BEGIN

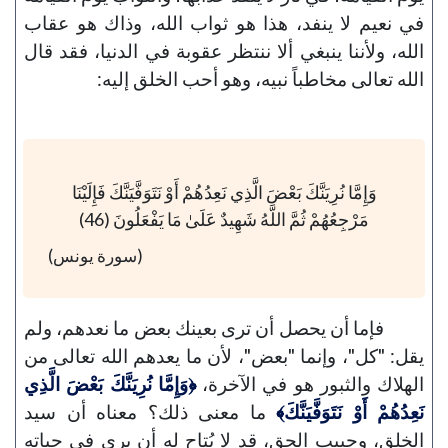
في نعيم لا ينفد، هذا هو ثواب الله، وذاك هو عقاب
الله، ولأننا ينبغي ألا ننتظر عقوبة في الدنيا، فقد قال
الله تعالى مخاطباً نبيه، وهو أحب الخلق إليه:
وَإِمَّا نُرِيَنَّكَ بَعْضَ الَّذِي نَعِدُهُمْ أَوْ نَتَوَفَّيَنَّكَ فَإِلَيْنَا
مَرْجِعُهُمْ ثُمَّ اللَّهُ شَهِيدٌ عَلَىٰ مَا يَفْعَلُونَ (46)
(سورة يونس)
فإما أن يحصل أن ترى بعينك بعض ما نعدهم، ولم
يقل: "كل"، وإنما "بعض"، لأن ما يعدهم الله تعالى من
الهلاك والثبور هو في الآخرة،
﴿وَإِمَّا نُرِيَنَّكَ بَعْضَ الَّذِي
نَعِدُهُمْ أَوْ نَتَوَفَّيَنَّكَ﴾
ما معنى ذلك؟ معناه أن سيد
الخلق، وحبيب الحق، قد لا يُتاح له أن يرى في حياته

END

* The task *
Beginning at the line containing "الهلاك والثبور هو في الآخرة،", output exactly each line up to and including the last line of the material above.

* The completed task *
الهلاك والثبور هو في الآخرة،
﴿وَإِمَّا نُرِيَنَّكَ بَعْضَ الَّذِي
نَعِدُهُمْ أَوْ نَتَوَفَّيَنَّكَ﴾
ما معنى ذلك؟ معناه أن سيد
الخلق، وحبيب الحق، قد لا يُتاح له أن يرى في حياته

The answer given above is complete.